Esses cientistas estão tentando calcular as áreas de fronteira do perigo ecológico e – quando e na medida do possível – fazer algumas estimativas precisas sobre o que deve ser feito para enfrentá-las.
1. Biodiversidade
Eles
listam nove áreas de fronteira. A primeira, a biodiversidade, se volta para a
total extinção das espécies. Estamos enfrentando a mais extrema extinção de
espécies em 65 milhões de anos. Atualmente, há um terço a menos de animais
selvagens do que há apenas 40 anos! Um quarto dos mamíferos, um terço dos
anfíbios, um quarto dos peixes de água doce e 13% das aves do mundo estão
ameaçados.
Como
observa Lynas, “uma diversidade saudável dos organismos vivos é
essencial para que os ecossistemas funcionem adequadamente”. Uma pequena árvore
em Bornéu tinha possibilitado a confecção de um poderoso
medicamento anti-HIV. Infelizmente, depois, ela foi cortada e não existe mais.
O Grupo das
Fronteiras Planetárias observa que, em
eras pré-industriais, as taxas de extinção eram de 1 por milhão de espécies por
ano. Agora, elas são de 100 (ou, em algumas estimativas, 1.000) por ano. Eles
sugerem um valor máximo de fronteira de 10 por milhão por ano.
2. Mudanças climáticas
Uma
segunda fronteira envolve as mudanças climáticas, que agora registram 390
partes por milhão de dióxido de carbono na atmosfera (o grupo sugere uma meta
de apenas 350 ppm). No início da Revolução Industrial, a taxa era de 280 ppm. Os perigos decorrem dos rápidos
degelos dos tampões de gelo ártico, que irão levar a um aumento do nível do
mar.
Como
observa Lynas, no oeste da América do Norte,
estamos vendo os seguintes sinais do aquecimento global: “Temperaturas altas;
declínio da temporada de neve tardia; rotas de tempestades de inverno
deslocadas para o Norte; aumento da intensidade das chuvas; piores secas desde
que as medições começaram; quedas acentuadas do nível dos rios; mortalidade
generalizada da vegetação; aumento acentuado da frequência de grandes incêndios”.
Todos
esses sinais de perigo estão aumentando mais rapidamente do que a previsão de
quaisquer modelos anteriores. Os pontos de inflexão irão afetar o degelo do Ártico e as placas de gelo da Groenlândia e impactar a Floresta Amazônica.
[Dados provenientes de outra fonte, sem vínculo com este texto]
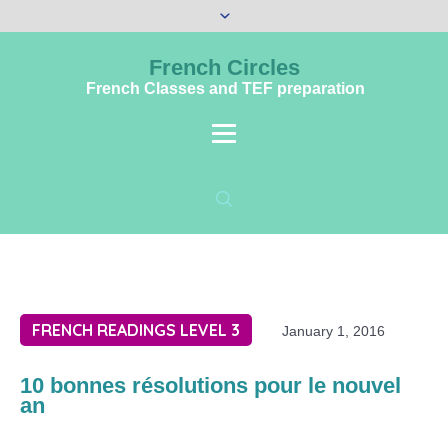
French Circles
French Classes and TEF preparation
FRENCH READINGS LEVEL 3
January 1, 2016
10 bonnes résolutions pour le nouvel
an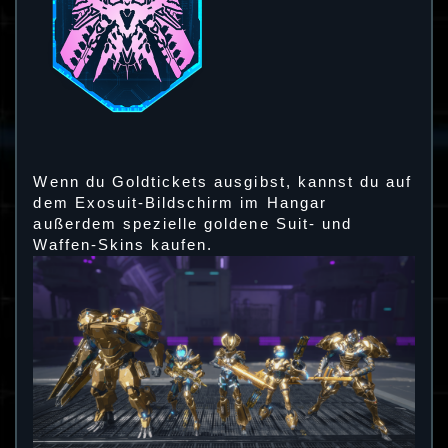
Wenn du Goldtickets ausgibst, kannst du auf
dem Exosuit-Bildschirm im Hangar
außerdem spezielle goldene Suit- und
Waffen-Skins kaufen.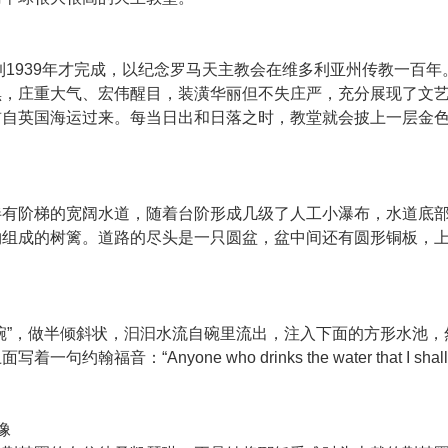
到1939年才完成，以纪念罗马天主教会在维多利亚州传教一百年
黑，庄重大气、宏伟醒目，装潢华丽但不失庄严，充分展现了文
前自英国海运过来。每当日出和日落之时，教堂就会披上一层金
伴有阶梯的宽阔水道，随着台阶形成几级了人工小瀑布，水道底
物组成的树篱。道路的尽头是一只圆盆，盆中间还有圆形铜板，
碗”，做半倾斜状，汩汩水流自碗里流出，注入下面的方形水池，
“Anyone who drinks the water that I shall
像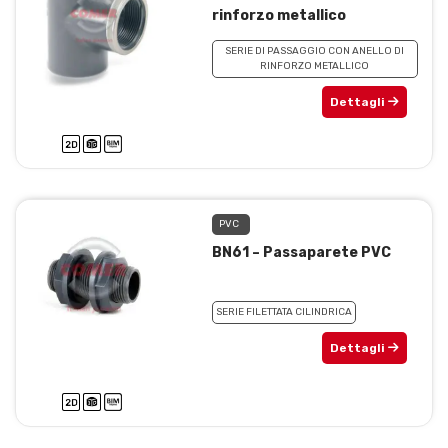
rinforzo metallico
SERIE DI PASSAGGIO CON ANELLO DI
RINFORZO METALLICO
Dettagli
PVC
BN61 – Passaparete PVC
SERIE FILETTATA CILINDRICA
Dettagli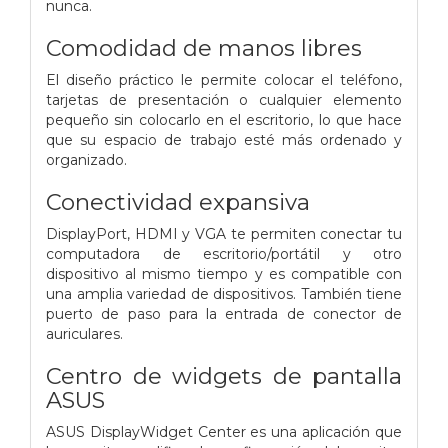
nunca.
Comodidad de manos libres
El diseño práctico le permite colocar el teléfono,
tarjetas de presentación o cualquier elemento
pequeño sin colocarlo en el escritorio, lo que hace
que su espacio de trabajo esté más ordenado y
organizado.
Conectividad expansiva
DisplayPort, HDMI y VGA te permiten conectar tu
computadora de escritorio/portátil y otro
dispositivo al mismo tiempo y es compatible con
una amplia variedad de dispositivos. También tiene
puerto de paso para la entrada de conector de
auriculares.
Centro de widgets de pantalla
ASUS
ASUS DisplayWidget Center es una aplicación que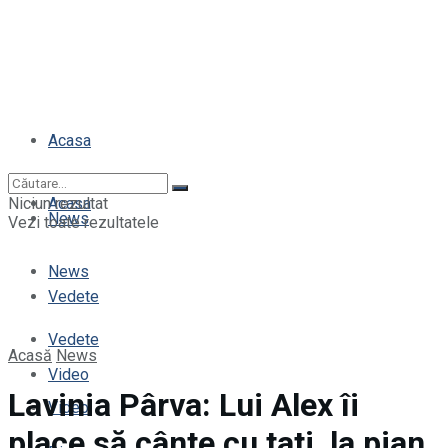
Acasa
Niciun rezultat
Acasa
News
Vezi toate rezultatele
News
Vedete
Vedete
Acasă
News
Video
Lavinia Pârva: Lui Alex îi
Video
place să cânte cu tati, la pian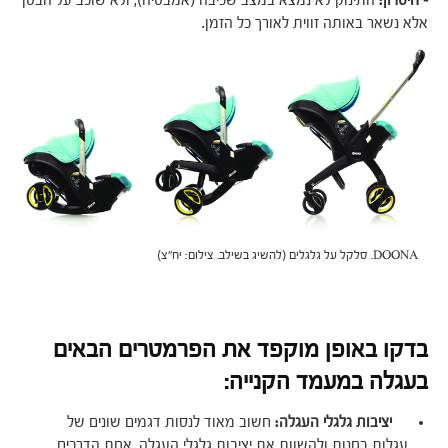
– חיסרון:
התינוק לא נמצא במצב שכיבה (אמבטיה), ולא שוכב על הבטן
אלא נשאר באותה זווית לאורך כל הזמן.
DOONA. סלקל על גלגלים (להשיג בשילב. צילום: יח"צ)
בדקו באופן מוקפד את הפרמטרים הבאים
בעגלה במעמד הקנייה:
יציבות גלגלי העגלה:
חשוב מאוד לנסות דגמים שונים של
עגלות בחנות ולהשוות את יציבות גלגלי העגלה. אחת הדרכים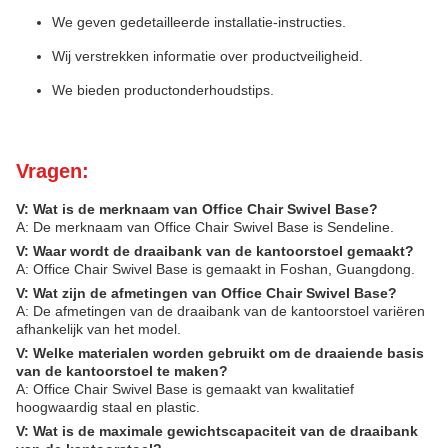
We geven gedetailleerde installatie-instructies.
Wij verstrekken informatie over productveiligheid.
We bieden productonderhoudstips.
Vragen:
V: Wat is de merknaam van Office Chair Swivel Base?
A: De merknaam van Office Chair Swivel Base is Sendeline.
V: Waar wordt de draaibank van de kantoorstoel gemaakt?
A: Office Chair Swivel Base is gemaakt in Foshan, Guangdong.
V: Wat zijn de afmetingen van Office Chair Swivel Base?
A: De afmetingen van de draaibank van de kantoorstoel variëren
afhankelijk van het model.
V: Welke materialen worden gebruikt om de draaiende basis
van de kantoorstoel te maken?
A: Office Chair Swivel Base is gemaakt van kwalitatief
hoogwaardig staal en plastic.
V: Wat is de maximale gewichtscapaciteit van de draaibank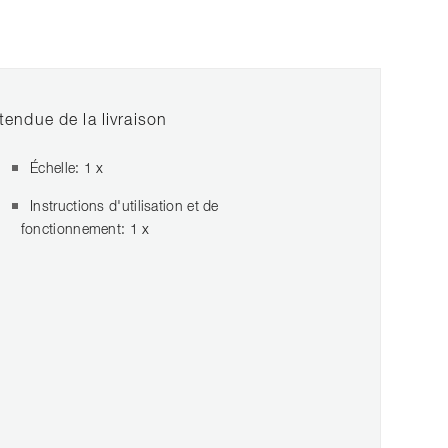
tendue de la livraison
Échelle: 1 x
Instructions d'utilisation et de
fonctionnement: 1 x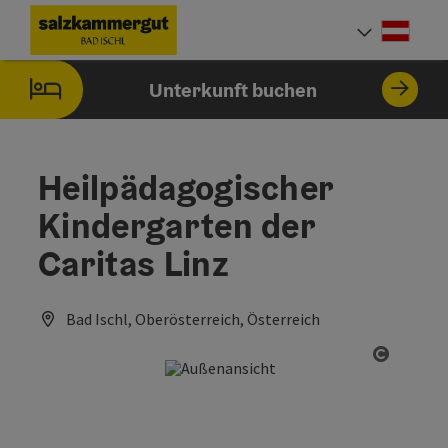
Accesskey
Accesskey
Accesskey
Accesskey
Zum Inhalt
Zur Navigation
Zum Seitenanfang
Zur Startseite
[0]
[7]
[1]
[2]
Deut
Sprach
Unterkunft buchen
Heilpädagogischer
Kindergarten der
Caritas Linz
Bad Ischl, Oberösterreich, Österreich
Copyrig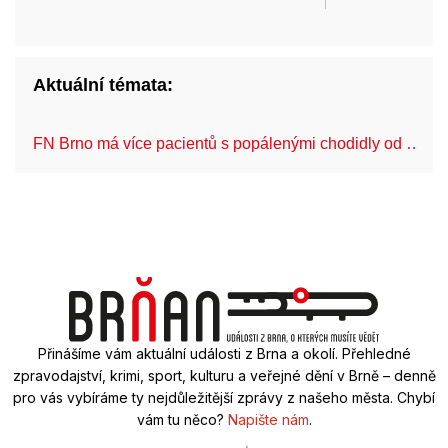
Aktuální témata:
FN Brno má více pacientů s popálenými chodidly od …
Přinášíme vám aktuální události z Brna a okolí. Přehledné
zpravodajství, krimi, sport, kulturu a veřejné dění v Brně – denně
pro vás vybíráme ty nejdůležitější zprávy z našeho města. Chybí
vám tu něco?
Napište nám
.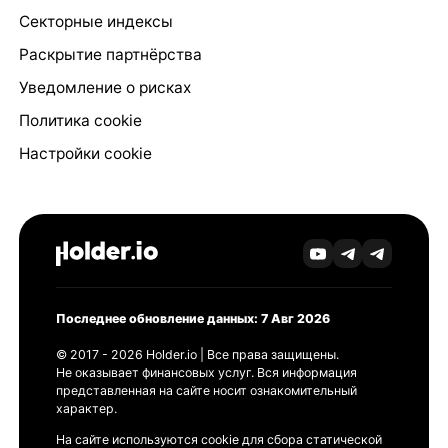
Секторные индексы
Раскрытие партнёрства
Уведомление о рисках
Политика cookie
Настройки cookie
Последнее обновление данных: 7 Авг 2026
© 2017 - 2026 Holder.io | Все права защищены.
Не оказывает финансовых услуг. Вся информация
представленная на сайте носит ознакомительный
характер.
На сайте используются cookie для сбора статической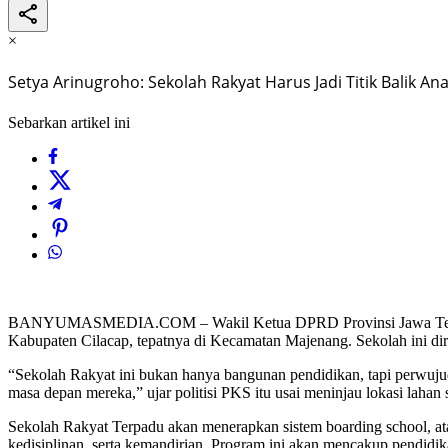
×
Setya Arinugroho: Sekolah Rakyat Harus Jadi Titik Balik A
Sebarkan artikel ini
BANYUMASMEDIA.COM – Wakil Ketua DPRD Provinsi Jawa Tengah, 
Kabupaten Cilacap, tepatnya di Kecamatan Majenang. Sekolah ini dira
“Sekolah Rakyat ini bukan hanya bangunan pendidikan, tapi perwujud
masa depan mereka,” ujar politisi PKS itu usai meninjau lokasi lahan 
Sekolah Rakyat Terpadu akan menerapkan sistem boarding school, at
kedisiplinan, serta kemandirian. Program ini akan mencakup pendidi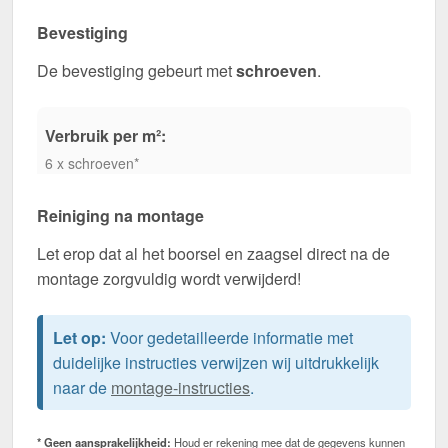
Bevestiging
De bevestiging gebeurt met
schroeven
.
Verbruik per m²:
6 x schroeven*
Reiniging na montage
Let erop dat al het boorsel en zaagsel direct na de
montage zorgvuldig wordt verwijderd!
Let op:
Voor gedetailleerde informatie met
duidelijke instructies verwijzen wij uitdrukkelijk
naar de
montage-instructies
.
* Geen aansprakelijkheid:
Houd er rekening mee dat de gegevens kunnen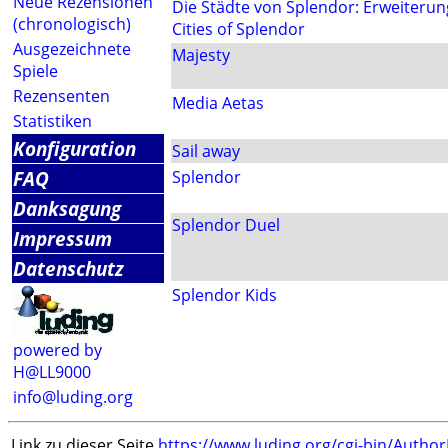
Neue Rezensionen
Die Städte von Splendor: Erweiterun
(chronologisch)
Cities of Splendor
Ausgezeichnete
Majesty
Spiele
Rezensenten
Media Aetas
Statistiken
Konfiguration
Sail away
FAQ
Splendor
Danksagung
Splendor Duel
Impressum
Datenschutz
Splendor Kids
powered by
H@LL9000
info@luding.org
Link zu dieser Seite
https://www.luding.org/cgi-bin/Autho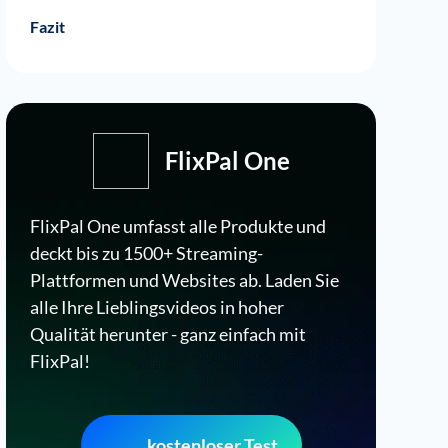
Fazit
FlixPal One
FlixPal One umfasst alle Produkte und
deckt bis zu 1500+ Streaming-
Plattformen und Websites ab. Laden Sie
alle Ihre Lieblingsvideos in hoher
Qualität herunter - ganz einfach mit
FlixPal!
kostenloser Test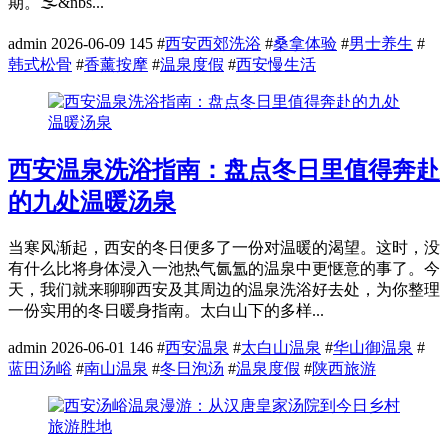
期。🌫️&nbs...
admin
2026-06-09
145
#
西安西郊洗浴
#
桑拿体验
#
男士养生
#
韩式松骨
#
香薰按摩
#
温泉度假
#
西安慢生活
西安温泉洗浴指南：盘点冬日里值得奔赴
的九处温暖汤泉
当寒风渐起，西安的冬日便多了一份对温暖的渴望。这时，没
有什么比将身体浸入一池热气氤氲的温泉中更惬意的事了。今
天，我们就来聊聊西安及其周边的温泉洗浴好去处，为你整理
一份实用的冬日暖身指南。太白山下的多样...
admin
2026-06-01
146
#
西安温泉
#
太白山温泉
#
华山御温泉
#
蓝田汤峪
#
南山温泉
#
冬日泡汤
#
温泉度假
#
陕西旅游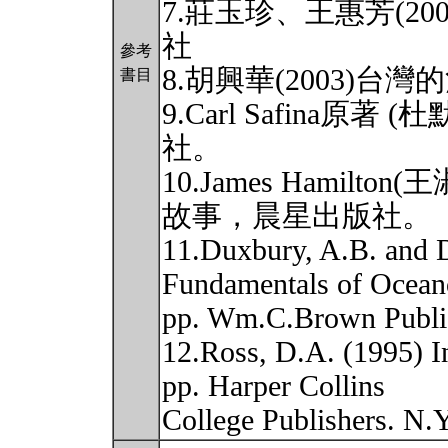
7.莊玉珍、王惠芳(2
社
參考
8.胡興華(2003)
書目
9.Carl Safina原著
社。
10.James Hamilto
故事，晨星出版社。
11.Duxbury, A.B. and 
Fundamentals of Ocean
pp. Wm.C.Brown Publi
12.Ross, D.A. (1995) I
pp. Harper Collins
College Publishers. N.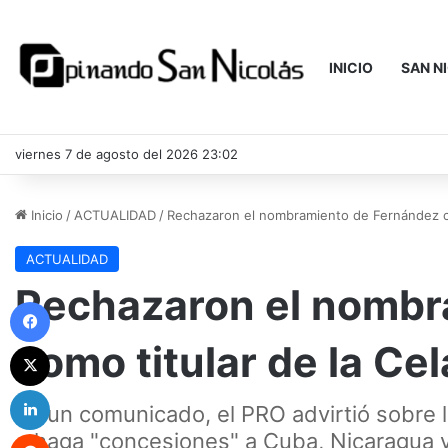
INICIO
SAN N
viernes 7 de agosto del 2026 23:02
Inicio
/
ACTUALIDAD
/
Rechazaron el nombramiento de Fernández co
ACTUALIDAD
Rechazaron el nombr
Facebook
como titular de la Ce
X
LinkedIn
En un comunicado, el PRO advirtió sobre l
Reddit
o haga "concesiones" a Cuba, Nicaragua y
O mais perigoso seria o derretimento do
permafrost ártico, onde 1,5 trilhão de toneladas de dióxido de carbono jazem
enterradas agora em uma piscina de coleta de carbono. A sua exposição à
atmosfera seria verdadeiramente catastrófico. Segundo Lynas, “quanto mais esperarmos para lidar com a questão
do carbono, mais cara será a solução”. Lynas rompe com grande parte da chamada
comunidade verde ao apoiar o uso da energia nuclear para reduzir a produção de
dióxido de carbono.
3. Nitrogênio
Uma
terceira fronteira envolve o nitrogênio encontrado nos fertilizantes, que, por
serem despejados nos rios, lagos e oceanos, provocam zonas mortas. O óxido
nitroso tem que ser reduzido para cerca de um terço do seu uso atual.
Novamente, Lynas
não é um absolutista com relação ao
uso de sementes geneticamente modificadas. Ele defende sementes que necessitem
de menos nitrogênio e fertilizantes, e que possam, como mostrado por algumas
sementes geneticamente modificadas, aumentar o rendimento da colheita. O Grupo das Fronteiras Planetárias propõe um limite para a quantidade de nitrogênio
removido da atmosfera a cada ano em 35 milhões de toneladas. O valor atual é de
121.
4. Uso da terra
Uma
quarta fronteira envolve o uso da terra. Precisamos conservar um certo número
de “pontos quentes” ecológicos conhecidos pela sua biodiversidade. Reconhecer
as implicações climáticas (para as chuvas) da perda de savanas e de florestas
tropicais e, assim, preservá-las. Parte da perda de biodiversidade está
relacionada ao uso da terra, porque as espécies passam fome por causa da perda
de habitat e de suprimentos de comida adequados.
5. Água doce
A
fronteira cinco refere-se à água doce. Rios, lagos, pântanos são o lar de mais
de um quarto de todos os vertebrados conhecidos. Nós ainda não cruzamos a
fronteira do uso da água por quilômetros cúbicos por ano proposto pelo Grupo das Fronteiras Planetárias (4.000 – atualmente, usamos 2.600).
6. Produtos tóxicos
A
fronteira seis tem a ver com produtos tóxicos como DDT [dicloro-difenil-tricloroetano], PCBs [bifenilas policloradas], plásticos etc. Temos
inúmeros exemplos de mortes de peixes e de aves decorrentes da ingestão de
plásticos. Na Índia, o abutre-indiano-de-dorso-branco diminuiu 99,9%
entre 1992 e 2007 por causa do uso generalizado de uma droga anti-inflamatória,
o dictofenaco, na criação de animais de cujos corpos em
decomposição os abutres se alimentam.
7. Aerossóis
A
fronteira sete envolve os aerossóis. O carbono negro, também, que vem de fornos
sujos dos países do Terceiro
Mundo, levou a placas de neve mais escuras
(que, então, não refletem a luz do Sol para longe da Terra).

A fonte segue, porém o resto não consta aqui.